Owner stays on cPanel, so we design for its constraints (Review 2's risks):

| Risk | Mitigation |
|---|---|
| Passenger sleeps idle apps → cold starts | **Keep-alive cron** pinging backend + storefront every ~5 min |
| Workflow/event durability on a fragile process | **Upstash Redis (serverless, TLS) from day 1** for event bus + queues — not the in-memory fallback |
| `medusa db:migrate` vs Passenger file/db locks | Migrations run in a **maintenance step**: stop/disable the app, migrate, restart; serialize deploys |
| ModSecurity/shared firewall kills streaming/MCP | Control API is **request/response HTTP** (not dependent on long-lived SSE); MCP gateway uses standard HTTPS; **hardened auth** (rotating tokens, rate-limit, scoped) |
| Big Meta Ads history → query timeouts | **ETL/cache ad metrics** into our DB on a schedule; never live-query the ad account from a customer/Claude request |
| Postgres FTS weak on descriptive queries ("blue block-print floral zari border") | Move to **MeiliSearch (typo-tolerant)** early; semantic/vector search later |

> If the store outgrows cPanel, §6 of `05-deployment-cpanel.md` lists the no-architecture-change
> path to move the backend to a managed Node host — the Control-API core makes that a config
> change, not a rewrite.

## 15. MVP vs later (so we don't over-build)

| Build in MVP/early | Design the seam, build later |
|---|---|
| Control API core, Admin UI fallback, event bus | Multi-engine (Vendure/Saleor) adapters |
| Draft→Preview→Publish + versioning, schema validation | Multi-renderer (mobile/AMP/PDF/email) |
| Upstash + keep-alive, asset service, `is_test` | Visual workflow builder, multi-model router fan-out |
| Agent Registry (reuse 25 agents), cost/observability | Full staff RBAC UI, semantic search |

## 16. Commerce-first, OS-ready core (framing)

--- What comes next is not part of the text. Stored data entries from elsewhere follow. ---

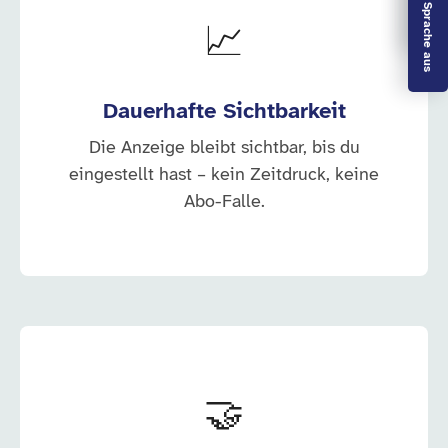
Leichte Sprache aus
📈
Dauerhafte Sichtbarkeit
Die Anzeige bleibt sichtbar, bis du
eingestellt hast – kein Zeitdruck, keine
Abo-Falle.
🤝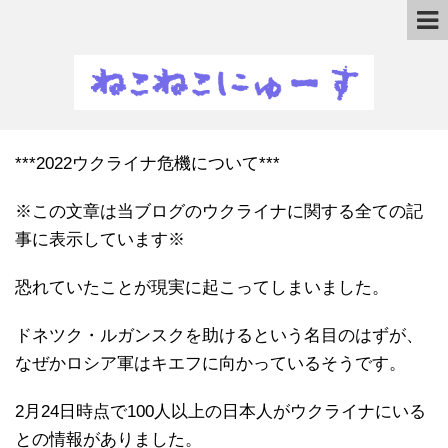
***2022ウクライナ危機について***
※この文章は当ブログのウクライナに関する全ての記
事に表示しています※
恐れていたことが現実に起こってしまいました。
ドネツク・ルガンスクを助けるという名目のはずが、
なぜかロシア軍はキエフに向かっているそうです。
2月24日時点で100人以上の日本人がウクライナにいる
との情報がありました。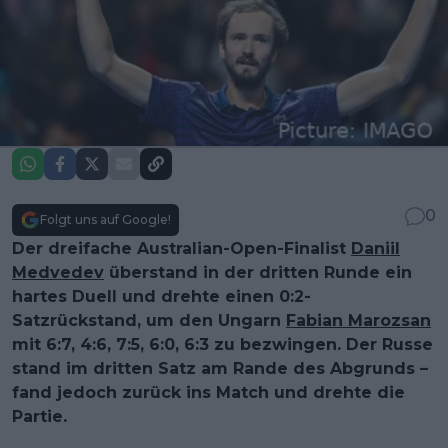
0
Folgt uns auf Google!
Der dreifache Australian-Open-Finalist
Daniil
Medvedev
überstand in der dritten Runde ein
hartes Duell und drehte einen 0:2-
Satzrückstand, um den Ungarn
Fabian Marozsan
mit 6:7, 4:6, 7:5, 6:0, 6:3 zu bezwingen. Der Russe
stand im dritten Satz am Rande des Abgrunds –
fand jedoch zurück ins Match und drehte die
Partie.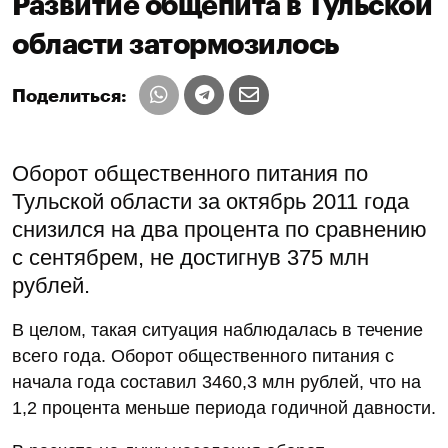
Развитие общепита в Тульской
области затормозилось
Поделиться:
Оборот общественного питания по
Тульской области за октябрь 2011 года
снизился на два процента по сравнению
с сентябрем, не достигнув 375 млн
рублей.
В целом, такая ситуация наблюдалась в течение
всего года. Оборот общественного питания с
начала года составил 3460,3 млн рублей, что на
1,2 процента меньше периода годичной давности.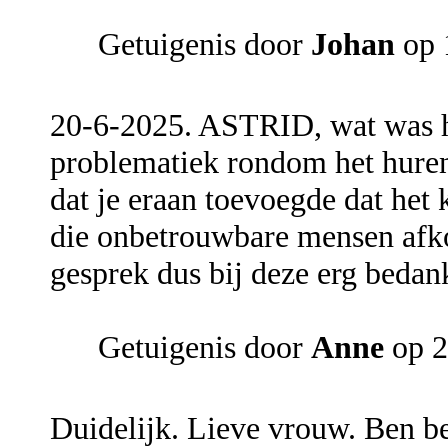
Getuigenis door
Johan
op 
20-6-2025. ASTRID, wat was he
problematiek rondom het huren 
dat je eraan toevoegde dat he
die onbetrouwbare mensen afkom
gesprek dus bij deze erg beda
Getuigenis door
Anne
op 2
Duidelijk. Lieve vrouw. Ben be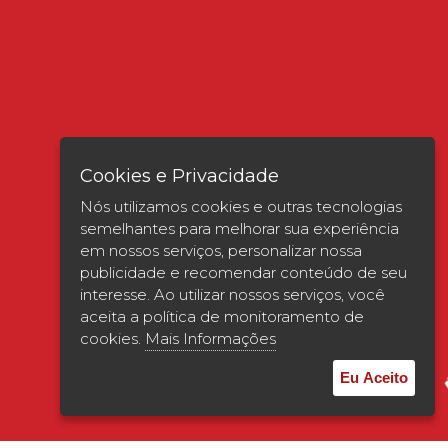
Cookies e Privacidade
Nós utilizamos cookies e outras tecnologias
semelhantes para melhorar sua experiência
em nossos serviços, personalizar nossa
publicidade e recomendar conteúdo de seu
interesse. Ao utilizar nossos serviços, você
Verificada por
aceita a política de monitoramento de
cookies.
Mais Informações
Eu Aceito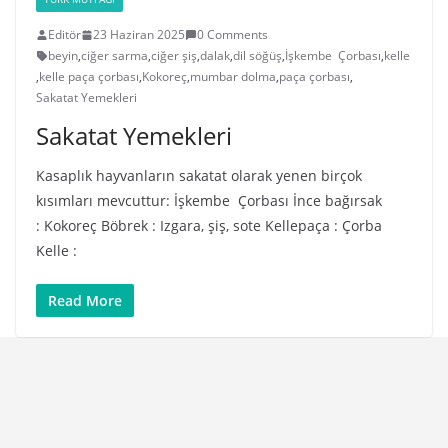
Editör
23 Haziran 2025
0 Comments
beyin
,
ciğer sarma
,
ciğer şiş
,
dalak
,
dil söğüş
,
İşkembe Çorbası
,
kelle
,
kelle paça çorbası
,
Kokoreç
,
mumbar dolma
,
paça çorbası
,
Sakatat Yemekleri
Sakatat Yemekleri
Kasaplık hayvanların sakatat olarak yenen birçok
kısımları mevcuttur: İşkembe Çorbası İnce bağırsak
: Kokoreç Böbrek : Izgara, şiş, sote Kellepaça : Çorba
Kelle :
Read More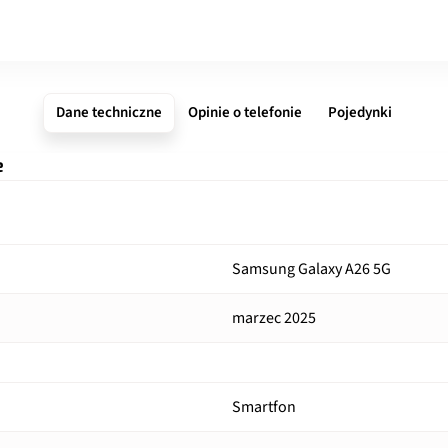
Dane techniczne
Opinie o telefonie
Pojedynki
e
Samsung Galaxy A26 5G
marzec 2025
Smartfon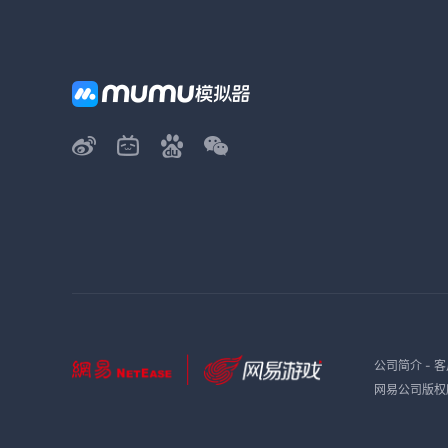
公司简介
-
客
网易公司版权所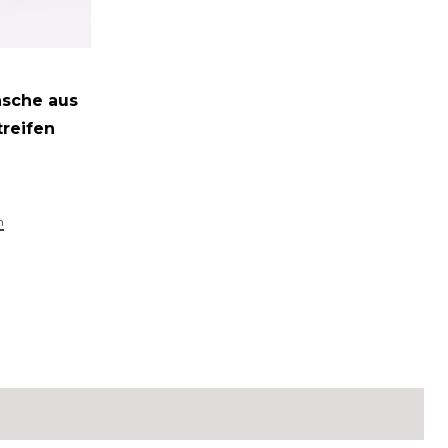
asche aus
reifen
n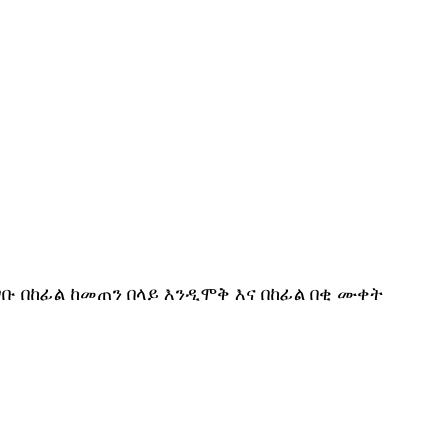
ቡ በከፊል ከመጠን በላይ እንዲሞቅ እና በከፊል በቂ ሙቀት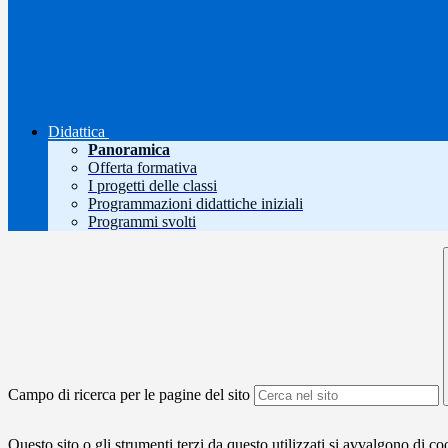
Didattica
Panoramica
Offerta formativa
I progetti delle classi
Programmazioni didattiche iniziali
Programmi svolti
Campo di ricerca per le pagine del sito
Questo sito o gli strumenti terzi da questo utilizzati si avvalgono di coo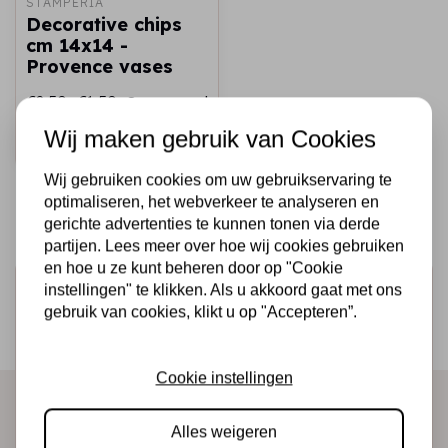
STAMPERIA
Decorative chips
cm 14x14 -
Provence vases
€2,50
€1,50
Op voorraad
Wij maken gebruik van Cookies
Snel toevoegen
Wij gebruiken cookies om uw gebruikservaring te
optimaliseren, het webverkeer te analyseren en
gerichte advertenties te kunnen tonen via derde
partijen. Lees meer over hoe wij cookies gebruiken
en hoe u ze kunt beheren door op "Cookie
Schrijf je in voor de nieuwsbrief
instellingen" te klikken. Als u akkoord gaat met ons
gebruik van cookies, klikt u op "Accepteren”.
Ontvang als eerste onze actie en nieuwe producten
direct in je mailbox!
Cookie instellingen
Alles weigeren
Abonneer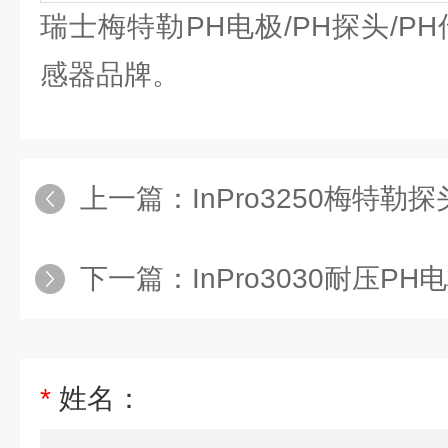
瑞士梅特勒PH电极/PH探头/P
感器品牌。
上一篇：
InPro3250梅特勒探
下一篇：
InPro3030耐压PH
*
姓名：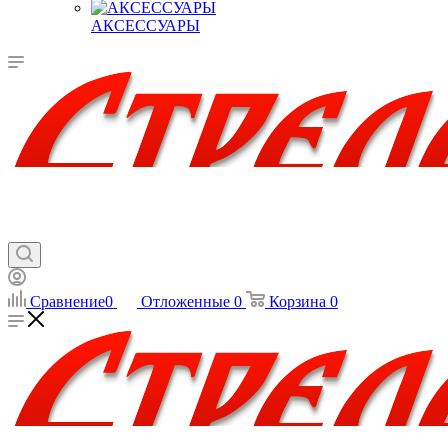
АКСЕССУАРЫ
Сравнение
0
Отложенные
0
Корзина
0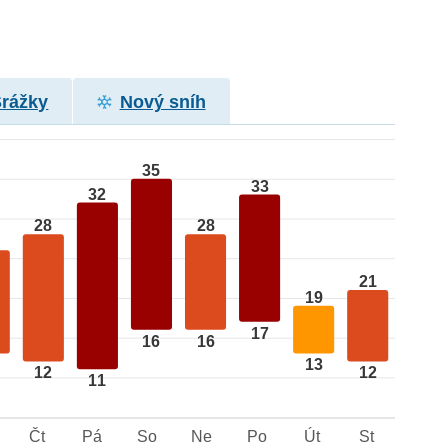
Srážky
Nový sníh
35
33
32
28
28
21
19
17
16
16
13
12
12
11
Čt
Pá
So
Ne
Po
Út
St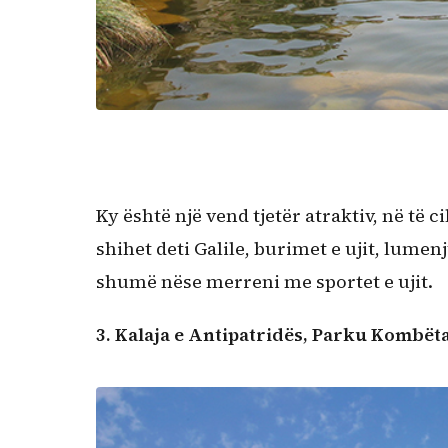
Ky është një vend tjetër atraktiv, në të 
shihet deti Galile, burimet e ujit, lume
shumë nëse merreni me sportet e ujit.
3.
Kalaja e Antipatridës, Parku Kombët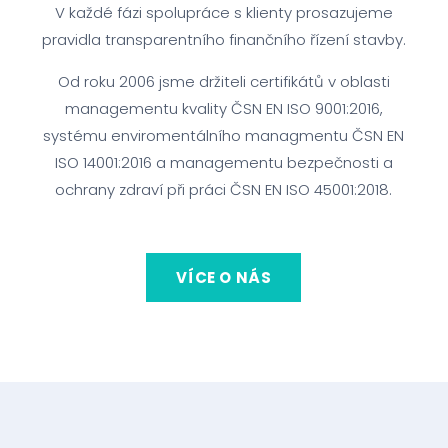
V každé fázi spolupráce s klienty prosazujeme
pravidla transparentního finančního řízení stavby.
Od roku 2006 jsme držiteli certifikátů v oblasti
managementu kvality ČSN EN ISO 9001:2016,
systému enviromentálního managmentu ČSN EN
ISO 14001:2016 a managementu bezpečnosti a
ochrany zdraví při práci ČSN EN ISO 45001:2018.
VÍCE O NÁS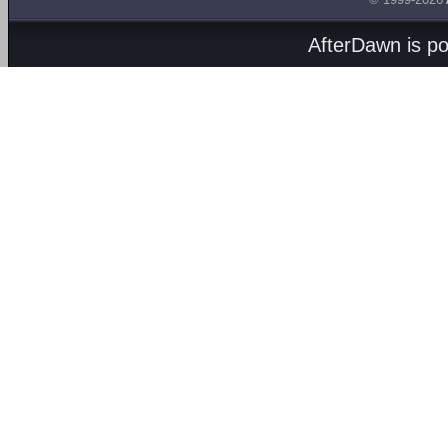
AfterDawn is p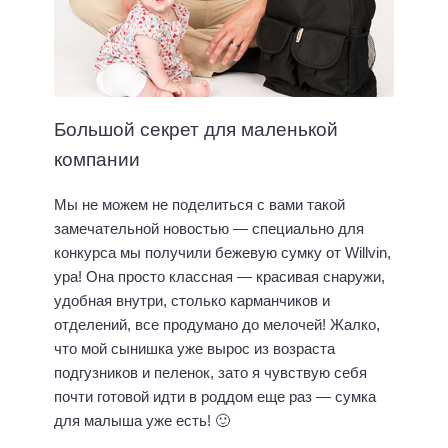
Большой секрет для маленькой
компании
Мы не можем не поделиться с вами такой
замечательной новостью — специально для
конкурса мы получили бежевую сумку от Willvin,
ура! Она просто классная — красивая снаружи,
удобная внутри, столько карманчиков и
отделений, все продумано до мелочей! Жалко,
что мой сынишка уже вырос из возраста
подгузников и пеленок, зато я чувствую себя
почти готовой идти в роддом еще раз — сумка
для малыша уже есть! 🙂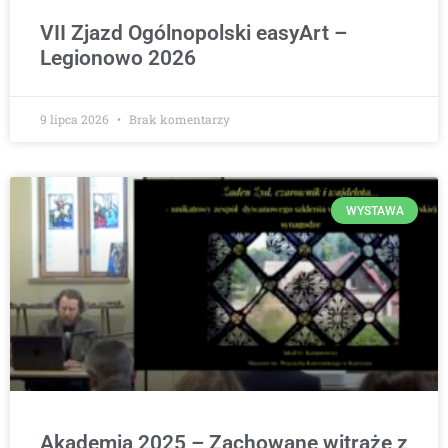
VII Zjazd Ogólnopolski easyArt –
Legionowo 2026
9 lipca 2026
Brak komentarzy
WYSTAWA
Akademia 2025 – Zachowane witraże z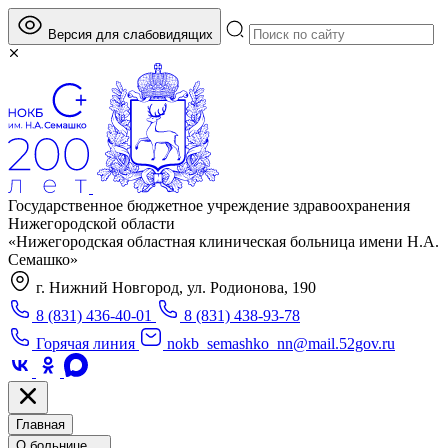
Версия для слабовидящих
Государственное бюджетное учреждение здравоохранения
Нижегородской области
«Нижегородская областная клиническая больница имени Н.А.
Семашко»
г. Нижний Новгород, ул. Родионова, 190
8 (831) 436-40-01
8 (831) 438-93-78
Горячая линия
nokb_semashko_nn@mail.52gov.ru
Главная
О больнице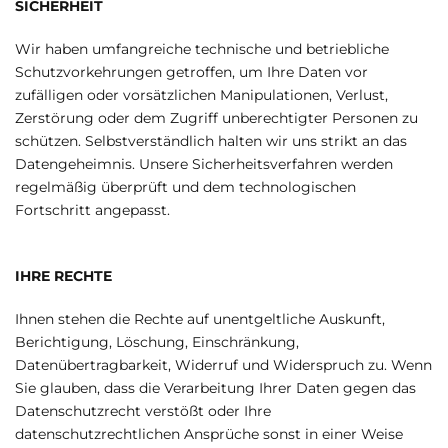
SICHERHEIT
Wir haben umfangreiche technische und betriebliche
Schutzvorkehrungen getroffen, um Ihre Daten vor
zufälligen oder vorsätzlichen Manipulationen, Verlust,
Zerstörung oder dem Zugriff unberechtigter Personen zu
schützen. Selbstverständlich halten wir uns strikt an das
Datengeheimnis. Unsere Sicherheitsverfahren werden
regelmäßig überprüft und dem technologischen
Fortschritt angepasst.
IHRE RECHTE
Ihnen stehen die Rechte auf unentgeltliche Auskunft,
Berichtigung, Löschung, Einschränkung,
Datenübertragbarkeit, Widerruf und Widerspruch zu. Wenn
Sie glauben, dass die Verarbeitung Ihrer Daten gegen das
Datenschutzrecht verstößt oder Ihre
datenschutzrechtlichen Ansprüche sonst in einer Weise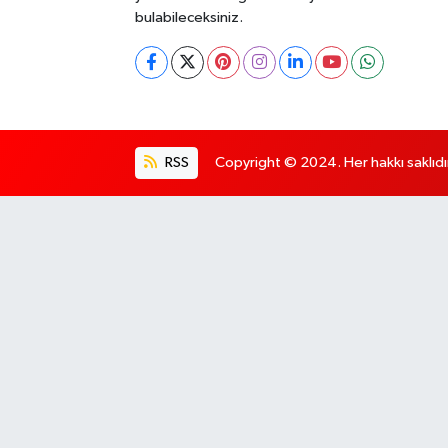
bulabileceksiniz.
RSS
Copyright © 2024. Her hakkı saklıdı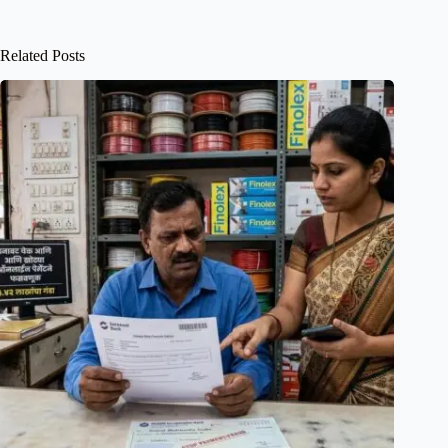
Related Posts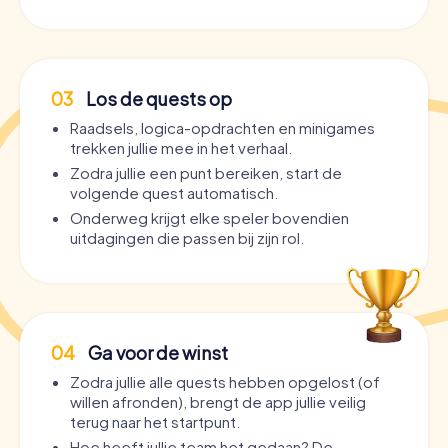
03
Los de quests op
Raadsels, logica-opdrachten en minigames
trekken jullie mee in het verhaal.
Zodra jullie een punt bereiken, start de
volgende quest automatisch.
Onderweg krijgt elke speler bovendien
uitdagingen die passen bij zijn rol.
04
Ga voor de winst
Zodra jullie alle quests hebben opgelost (of
willen afronden), brengt de app jullie veilig
terug naar het startpunt.
Hoe heeft jullie team het gedaan? De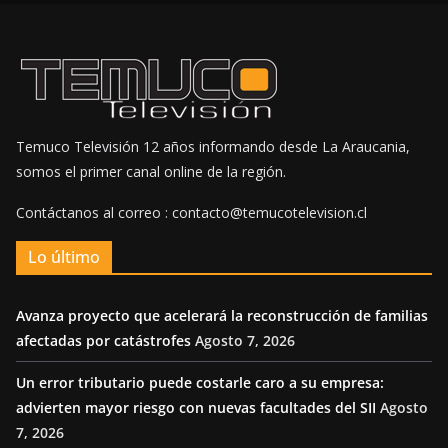
Temuco Televisión 12 años informando desde La Araucania,
somos el primer canal online de la región.
Contáctanos al correo : contacto@temucotelevision.cl
Lo último
Avanza proyecto que acelerará la reconstrucción de familias
afectadas por catástrofes
Agosto 7, 2026
Un error tributario puede costarle caro a su empresa:
advierten mayor riesgo con nuevas facultades del SII
Agosto
7, 2026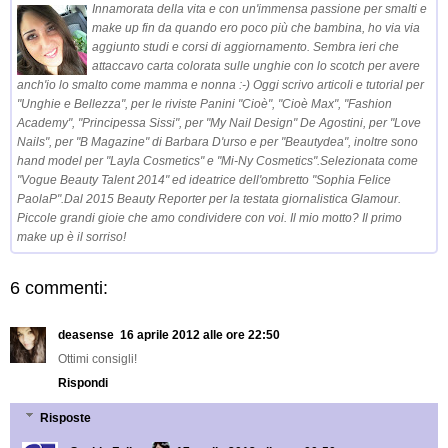
Innamorata della vita e con un'immensa passione per smalti e
make up fin da quando ero poco più che bambina, ho via via
aggiunto studi e corsi di aggiornamento. Sembra ieri che
attaccavo carta colorata sulle unghie con lo scotch per avere
anch'io lo smalto come mamma e nonna :-) Oggi scrivo articoli e tutorial per
"Unghie e Bellezza", per le riviste Panini "Cioè", "Cioè Max", "Fashion
Academy", "Principessa Sissi", per "My Nail Design" De Agostini, per "Love
Nails", per "B Magazine" di Barbara D'urso e per "Beautydea", inoltre sono
hand model per "Layla Cosmetics" e "Mi-Ny Cosmetics".Selezionata come
"Vogue Beauty Talent 2014" ed ideatrice dell'ombretto "Sophia Felice
PaolaP".Dal 2015 Beauty Reporter per la testata giornalistica Glamour.
Piccole grandi gioie che amo condividere con voi. Il mio motto? Il primo
make up è il sorriso!
6 commenti:
deasense
16 aprile 2012 alle ore 22:50
Ottimi consigli!
Rispondi
Risposte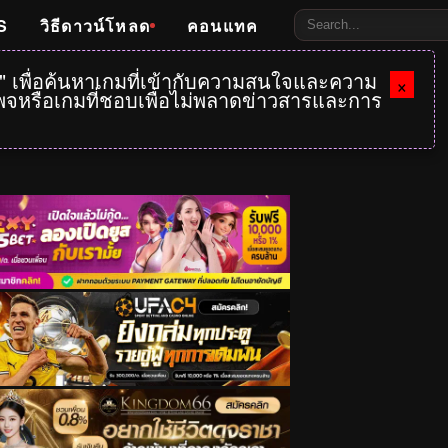
S
วิธีดาวน์โหลด
คอนแทค
e" เพื่อค้นหาเกมที่เข้ากับความสนใจและความ
×
กเพจหรือเกมที่ชอบเพื่อไม่พลาดข่าวสารและการ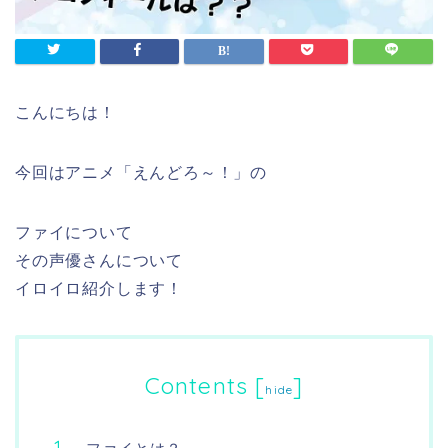
こんにちは！
今回はアニメ「えんどろ～！」の
ファイについて
その声優さんについて
イロイロ
紹介します！
Contents
[
]
hide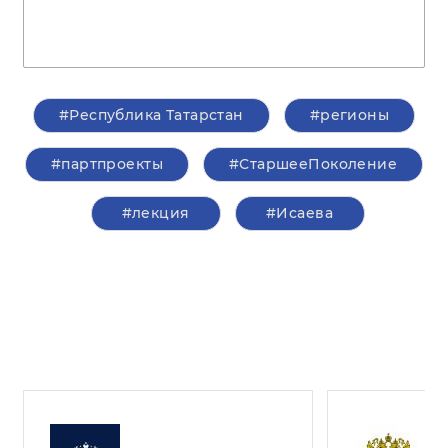
#Республика Татарстан
#регионы
#партпроекты
#СтаршееПоколение
#лекция
#Исаева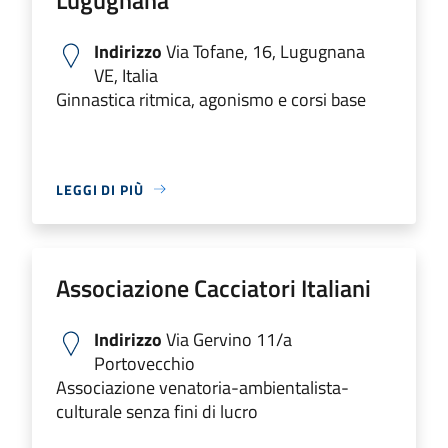
Indirizzo
Via Tofane, 16, Lugugnana
VE, Italia
Ginnastica ritmica, agonismo e corsi base
LEGGI DI PIÙ
Associazione Cacciatori Italiani
Indirizzo
Via Gervino 11/a
Portovecchio
Associazione venatoria-ambientalista-
culturale senza fini di lucro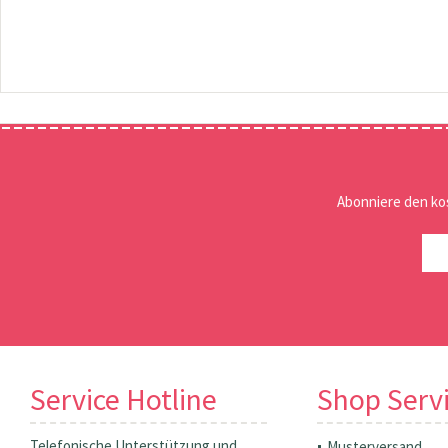
Abonniere den ko
Service Hotline
Shop Serv
Telefonische Unterstützung und
Musterversand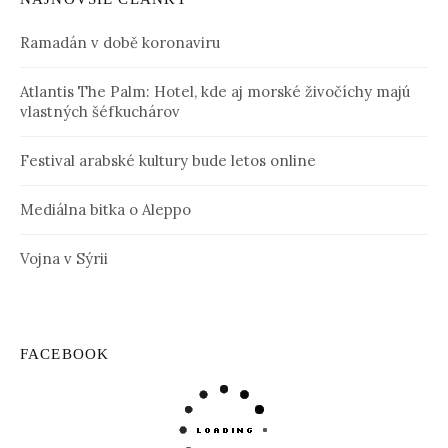
Ramadán v době koronaviru
Atlantis The Palm: Hotel, kde aj morské živočíchy majú
vlastných šéfkuchárov
Festival arabské kultury bude letos online
Mediálna bitka o Aleppo
Vojna v Sýrii
FACEBOOK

We **don't rename** the product — focus stays on getting the store live. But the core built
above (**Control API, event bus, workflow engine, AI memory, agent registry, permissions,
channel manager**) is deliberately **module-agnostic**, so later modules — accounting, CRM,
POS, procurement — can plug into the same core without re-architecting. Commerce is simply the
first module on an OS-ready foundation.